So your vendor is Microdia and your Product ID isn't listed.

This page may be useful too http://www.spinics.net/linux/webcams.php but the llinks to GE are down just now.

----------

## rmp42885

try visiting this site

http://alpha.dyndns.org/ov511/

the driver available there supports the ge H098063 and H098064, so maybe it will support yours as well

----------

## mizery de aria

Btw, this is what I purchased: http://www.bestbuy.com/site/olspage.jsp?id=1060002880479&skuId=5895971&type=product

I did a little more searching on Google and came up with the following:

http://blog.elwell.org.uk/archives/000012.html

Also, this search had 2 results

----------

## mizery de aria

 *rmp42885 wrote:*   

> try visiting this site
> 
> http://alpha.dyndns.org/ov511/
> 
> the driver available there supports the ge H098063 and H098064, so maybe it will support yours as well

 

I compiled the 2.6.4_rc1-r1 kernel with ov511 as a module.  I'll load it next time I reboot and see if that works.

Rebooted, and "modprobe ov511"ed but /dev/video0 still doesn't exist.  Is there something else I have to do in order for it to exist?

----------

## NeddySeagoon

mizery de aria,

Its fairly safe to assume that none of the webcam kernel modules will pick up your webcam without you at least passing the vendor and product IDs as module parameters. 

Build all the webcam kerenl modules as modules, then run modinfo against evey one.

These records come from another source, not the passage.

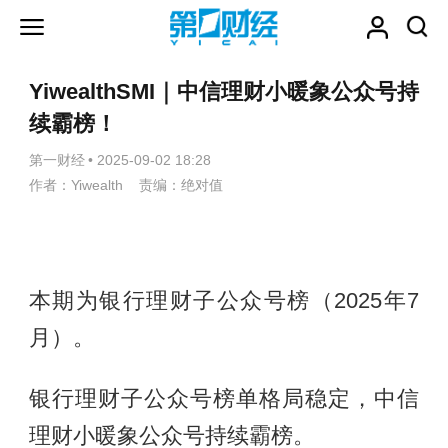
YiwealthSMI｜中信理财小暖象公众号持
续霸榜！
第一财经
•
2025-09-02 18:28
作者：Yiwealth 责编：绝对值
本期为银行理财子公众号榜（2025年7
月）。
银行理财子公众号榜单格局稳定，中信
理财小暖象公众号持续霸榜。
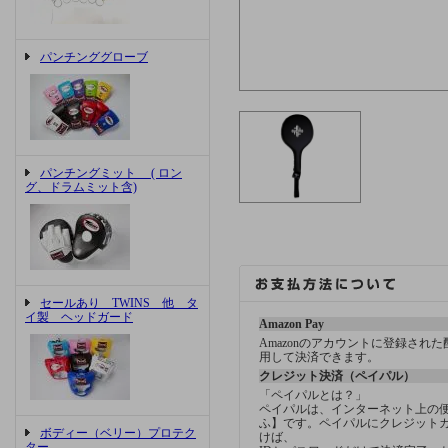
パンチンググローブ
パンチングミット ( ロン
グ、ドラムミット含)
セールあり TWINS 他 タ
イ製 ヘッドガード
Amazon Pay
Amazonのアカウントに登録され
用して決済できます。
クレジット決済（ペイパル）
「ペイパルとは？」
ペイパルは、インターネット上の
ふ】です。ペイパルにクレジット
ボディー（ベリー）プロテク
けば、
ター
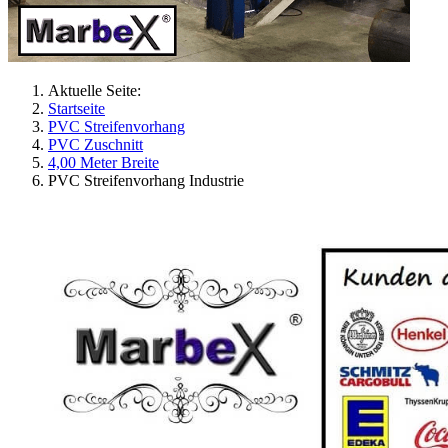
Aktuelle Seite:
Startseite
PVC Streifenvorhang
PVC Zuschnitt
4,00 Meter Breite
PVC Streifenvorhang Industrie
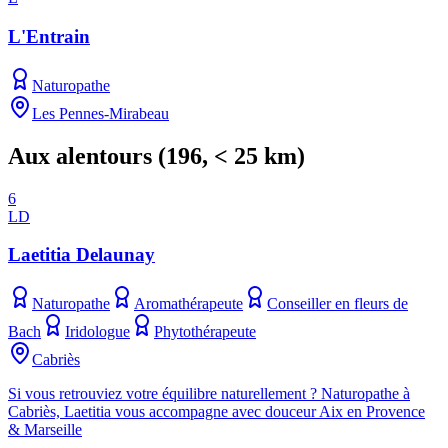
L'Entrain
Naturopathe
Les Pennes-Mirabeau
Aux alentours
(
196
, < 25 km)
6
LD
Laetitia Delaunay
Naturopathe
Aromathérapeute
Conseiller en fleurs de
Bach
Iridologue
Phytothérapeute
Cabriès
Si vous retrouviez votre équilibre naturellement ? Naturopathe à
Cabriès, Laetitia vous accompagne avec douceur Aix en Provence
& Marseille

If you get lucky, your vendor ID and Product ID will be listed by one of them - thats the module you want and you won't need any parameters - it will just work.

Not all webcam modules will take vendor ID and Product ID as paramterers. If this is the case you will need to do a bit of kernel hacking. Find a module with an identical Vendor ID and a close Product ID. Edit the Product ID within the module source code, rebuild the module and see what happens. If you are lucky, you have just extended the range of webcams that work with linux. Be sure to submit a patch.

----------

## lilbudda

Thanks for all the good info... I'm sure I am just missing one little thing. I see that modules are getting resigered but still no /dev/v4l entries. Also, if it can just use libusb, how do we pass that to the front end app. Also, what is a good front end? I have been trying xawtv.

----------

## salmankhilji

So did the webcam eventually work?  I have the same camera and is not supported by Linux

----------

## lilbudda

No. I think the chipset is not supported

----------

## felixo

Hello all

I just got a pc380 BTC from fry's, I cant find much info on the chipset. I need to know if there are drivers in the kernel for it. I have a feeling the sonix driver could work, anyone tried this?

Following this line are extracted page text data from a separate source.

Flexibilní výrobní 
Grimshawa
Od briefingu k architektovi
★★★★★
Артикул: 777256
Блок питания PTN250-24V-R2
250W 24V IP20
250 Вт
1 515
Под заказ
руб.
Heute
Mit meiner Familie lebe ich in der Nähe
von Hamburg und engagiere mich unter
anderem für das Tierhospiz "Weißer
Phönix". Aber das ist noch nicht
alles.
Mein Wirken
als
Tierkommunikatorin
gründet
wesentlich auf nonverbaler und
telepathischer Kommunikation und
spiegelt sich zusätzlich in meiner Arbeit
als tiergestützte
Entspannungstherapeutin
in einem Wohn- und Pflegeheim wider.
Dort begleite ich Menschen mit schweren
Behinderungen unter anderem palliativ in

Also, I reply to this because I think it may be the same product, just different vendors.

bash-2.05b# lsusb 

Bus 002 Device 001: ID 0000:0000  

Bus 001 Device 002: ID 0c45:6028 Microdia

----------

## mizery de aria

Trying to get this device to work again here is more research (links):

http://www.qbik.ch/usb/devices/showdev.php?id=2380'

----------

## mizery de aria

[quote=scrappy90002@yahoo.com]I was simply browsing the instruction manual. Luckily I had saved the same. And found that the driver was PC Camera 6028 VGA (from Uninstalling section). (All the while I was using PC CaMERA 602a and PC Camera 6029 drivers, in vain). I searched for the same and found it available in the below site.

http://www.opendrivers.com/driver/215897/pine-cam-pc30-6028-pc-camera-driver-windows-free-download.html[/quote]

It is a windows driver, however, since I cannot seem to find a native linux solution, is it possible to use the windows driver similar to ndiswrapper for network cards?

----------

## diablo43000

Try to emerge media-video/spca5xx

that helped me  :Very Happy: 

bye

----------